彼らはセレヒの沢地にまで退き、フオルも他の者も全て討ち死にした中で、フーリンはただ独り斧を振るってゴスモグの護衛のトロルたちと戦い続け、実に70体ものトロルを屠ったそうです。

しかし遂にフーリンは、自らが切り落としたオークたちの腕に埋もれて身動きが取れなくなったことで捕らえられ、ゴスモグによってアングバンドに連行されました。

 

フーリンはモルゴスの前に引き出されて尋問されましたが、モルゴスを歯牙にもかけず嘲ります。

するとモルゴスはフーリンやフーリンの家族を呪い、フーリン自身はサンゴロドリムの高みにある石の椅子に座らされて金縛りにあわされ、モルゴスのねじ曲がった目と耳によって中つ国の出来事を知ることになり、エルフ、特にシンゴルとメリアンへの憎しみが増大されるように仕組まれました。
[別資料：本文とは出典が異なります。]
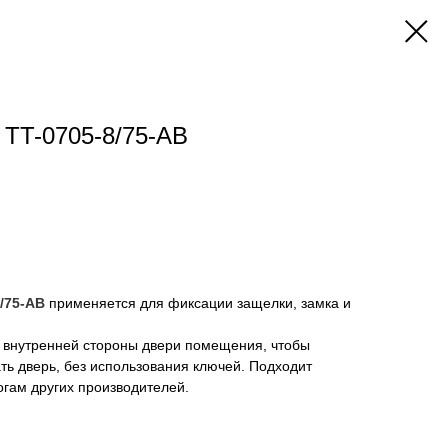
 TT-0705-8/75-AB
8/75-AB
применяется для фиксации защелки, замка и
с внутренней стороны двери помещения, чтобы
ть дверь, без использования ключей. Подходит
огам других производителей.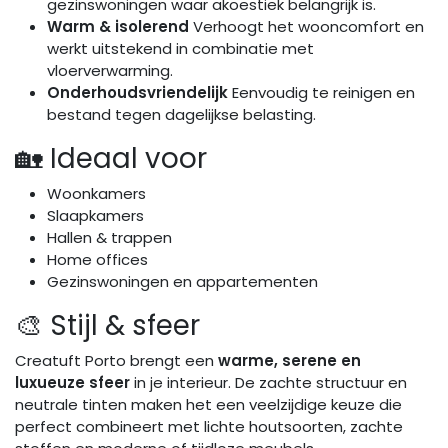
gezinswoningen waar akoestiek belangrijk is.
Warm & isolerend
Verhoogt het wooncomfort en
werkt uitstekend in combinatie met
vloerverwarming.
Onderhoudsvriendelijk
Eenvoudig te reinigen en
bestand tegen dagelijkse belasting.
🏡 Ideaal voor
Woonkamers
Slaapkamers
Hallen & trappen
Home offices
Gezinswoningen en appartementen
🎨 Stijl & sfeer
Creatuft Porto brengt een
warme, serene en
luxueuze sfeer
in je interieur. De zachte structuur en
neutrale tinten maken het een veelzijdige keuze die
perfect combineert met lichte houtsoorten, zachte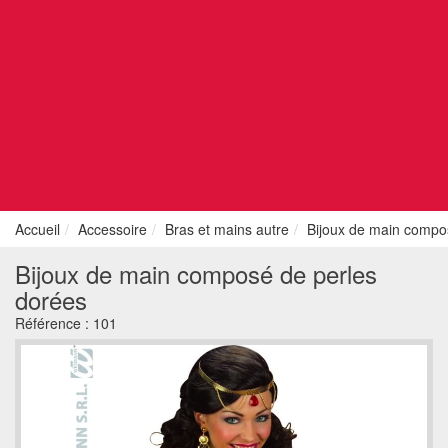
Accueil
Accessoire
Bras et mains autre
Bijoux de main compo
Bijoux de main composé de perles
dorées
Référence :
101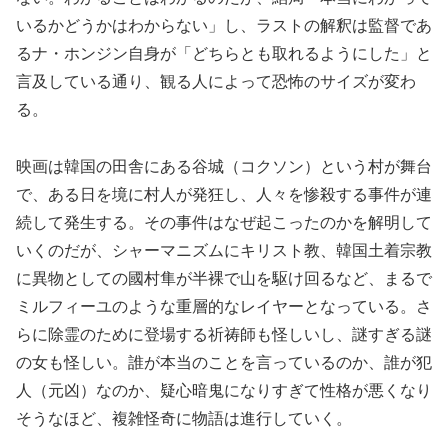
いるかどうかはわからない」し、ラストの解釈は監督であ
るナ・ホンジン自身が「どちらとも取れるようにした」と
言及している通り、観る人によって恐怖のサイズが変わ
る。
映画は韓国の田舎にある谷城（コクソン）という村が舞台
で、ある日を境に村人が発狂し、人々を惨殺する事件が連
続して発生する。その事件はなぜ起こったのかを解明して
いくのだが、シャーマニズムにキリスト教、韓国土着宗教
に異物としての國村隼が半裸で山を駆け回るなど、まるで
ミルフィーユのような重層的なレイヤーとなっている。さ
らに除霊のために登場する祈祷師も怪しいし、謎すぎる謎
の女も怪しい。誰が本当のことを言っているのか、誰が犯
人（元凶）なのか、疑心暗鬼になりすぎて性格が悪くなり
そうなほど、複雑怪奇に物語は進行していく。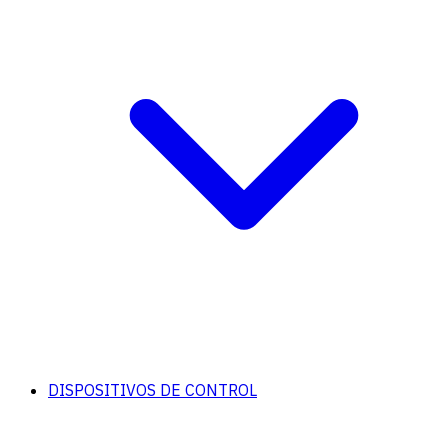
DISPOSITIVOS DE CONTROL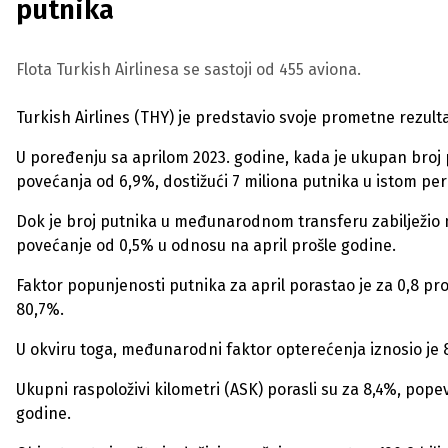
putnika
Flota Turkish Airlinesa se sastoji od 455 aviona.
Turkish Airlines (THY) je predstavio svoje prometne rezulta
U poređenju sa aprilom 2023. godine, kada je ukupan broj p
povećanja od 6,9%, dostižući 7 miliona putnika u istom per
Dok je broj putnika u međunarodnom transferu zabilježio ma
povećanje od 0,5% u odnosu na april prošle godine.
Faktor popunjenosti putnika za april porastao je za 0,8 pr
80,7%.
U okviru toga, međunarodni faktor opterećenja iznosio je
Ukupni raspoloživi kilometri (ASK) porasli su za 8,4%, popevš
godine.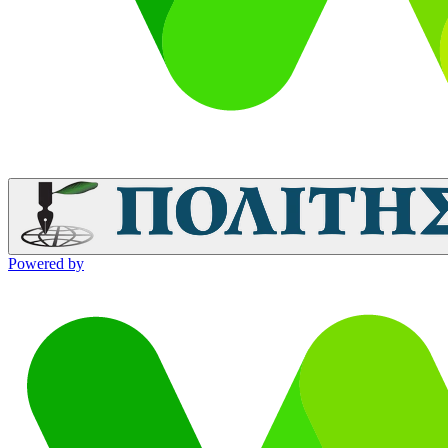
Powered by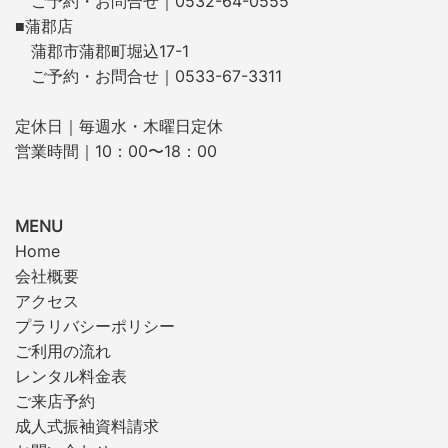
ご予約・お問合せ｜0532-64-0555
■蒲郡店
蒲郡市蒲郡町堀込17-1
ご予約・お問合せ｜0533-67-3311
定休日｜毎週水・木曜日定休
営業時間｜10：00〜18：00
MENU
Home
会社概要
アクセス
プラリバシーポリシー
ご利用の流れ
レンタル料金表
ご来店予約
成人式振袖資料請求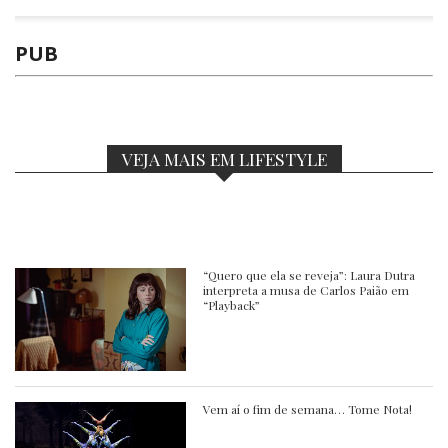
PUB
VEJA MAIS EM LIFESTYLE
“Quero que ela se reveja”: Laura Dutra
interpreta a musa de Carlos Paião em
“Playback”
Vem aí o fim de semana… Tome Nota!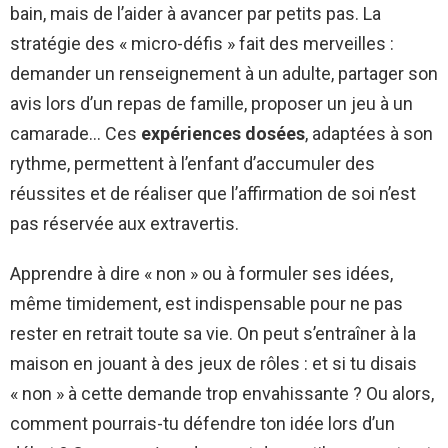
bain, mais de l’aider à avancer par petits pas. La
stratégie des « micro-défis » fait des merveilles :
demander un renseignement à un adulte, partager son
avis lors d’un repas de famille, proposer un jeu à un
camarade… Ces
expériences dosées
, adaptées à son
rythme, permettent à l’enfant d’accumuler des
réussites et de réaliser que l’affirmation de soi n’est
pas réservée aux extravertis.
Apprendre à dire « non » ou à formuler ses idées,
même timidement, est indispensable pour ne pas
rester en retrait toute sa vie. On peut s’entraîner à la
maison en jouant à des jeux de rôles : et si tu disais
« non » à cette demande trop envahissante ? Ou alors,
comment pourrais-tu défendre ton idée lors d’un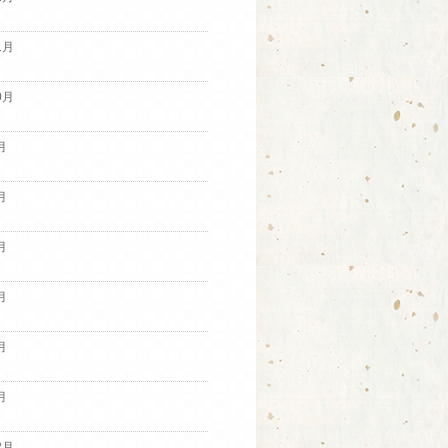
1月
0月
月
月
月
月
月
月
2月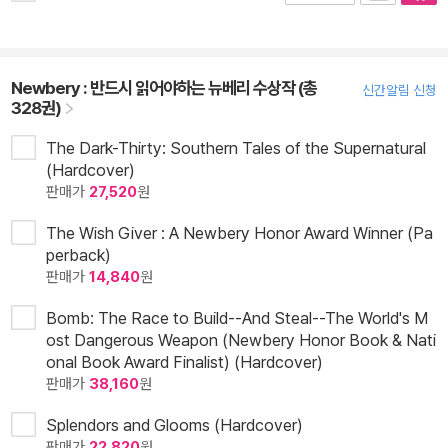
Newbery : 반드시 읽어야하는 뉴베리 수상작 (총
신간알림 신청
328권)
The Dark-Thirty: Southern Tales of the Supernatural
(Hardcover)
판매가
27,520
원
The Wish Giver : A Newbery Honor Award Winner (Pa
perback)
판매가
14,840
원
Bomb: The Race to Build--And Steal--The World's M
ost Dangerous Weapon (Newbery Honor Book & Nati
onal Book Award Finalist) (Hardcover)
판매가
38,160
원
Splendors and Glooms (Hardcover)
판매가
22,820
원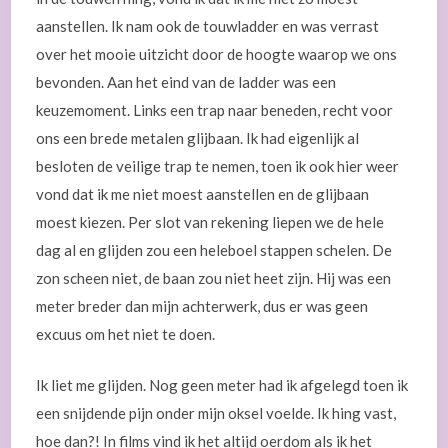
aanstellen. Ik nam ook de touwladder en was verrast
over het mooie uitzicht door de hoogte waarop we ons
bevonden. Aan het eind van de ladder was een
keuzemoment. Links een trap naar beneden, recht voor
ons een brede metalen glijbaan. Ik had eigenlijk al
besloten de veilige trap te nemen, toen ik ook hier weer
vond dat ik me niet moest aanstellen en de glijbaan
moest kiezen. Per slot van rekening liepen we de hele
dag al en glijden zou een heleboel stappen schelen. De
zon scheen niet, de baan zou niet heet zijn. Hij was een
meter breder dan mijn achterwerk, dus er was geen
excuus om het niet te doen.
Ik liet me glijden. Nog geen meter had ik afgelegd toen ik
een snijdende pijn onder mijn oksel voelde. Ik hing vast,
hoe dan?! In films vind ik het altijd oerdom als ik het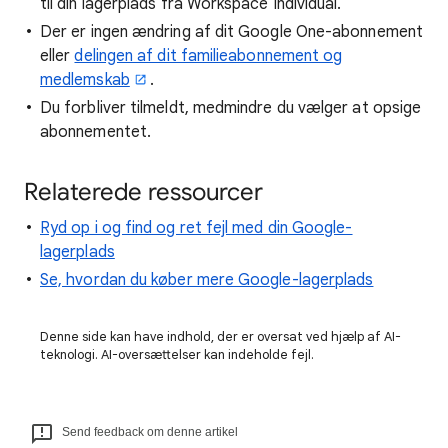
til din lagerplads fra Workspace Individual.
Der er ingen ændring af dit Google One-abonnement
eller
delingen af dit familieabonnement og
medlemskab
.
Du forbliver tilmeldt, medmindre du vælger at opsige
abonnementet.
Relaterede ressourcer
Ryd op i og find og ret fejl med din Google-
lagerplads
Se, hvordan du køber mere Google-lagerplads
Denne side kan have indhold, der er oversat ved hjælp af AI-
teknologi. AI-oversættelser kan indeholde fejl.
Send feedback om denne artikel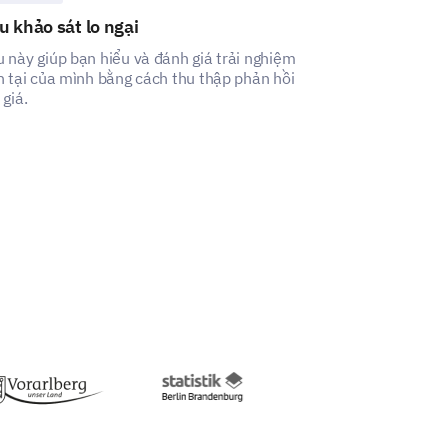
 khảo sát lo ngại
Mẫu khảo sát
 này giúp bạn hiểu và đánh giá trải nghiệm
Mẫu này cho phé
n tại của mình bằng cách thu thập phản hồi
diện về sự hài l
 giá.
làm việc và hiệu
 comments you have to help us
nal thoughts you might have.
息子のトゥーリンは行く先々で関わる人々を不幸にさせ、最後は自決。

娘のラライスは3歳の時に悪しき吐息で病死。

もう一人の娘ニエノールはグラウルングの呪いにより記憶を失った状態で兄のトゥーリンと結婚。グラウルングが死んだことで忘却の呪いが解け、全ての記憶を思い出したニエノールは崖から身を投げます。

そしてフーリンの妻モルウェンはトゥーリンを探しに出奔した際にグラウルングの襲撃を受けて仲間とはぐれ、物狂いとなった彼女はその後もずっと荒野を放浪することになります。

 

フーリンの妻は気狂いとなって荒野を彷徨い、息子と娘は非業の死を遂げたにも関わらず、モルゴスの悪意はまだ満足していませんでした。

フーリンの子らが死んでから一年後、モルゴスはフーリンを束縛から解放し、何処へでも好きな処に行って良いと告げます。

モルゴスはこの行為を、打ちのめされた敵に対しての、寛容さによるもののように装いましたが、実の所彼の目的は、フーリンへのさらなる悪意のためでした。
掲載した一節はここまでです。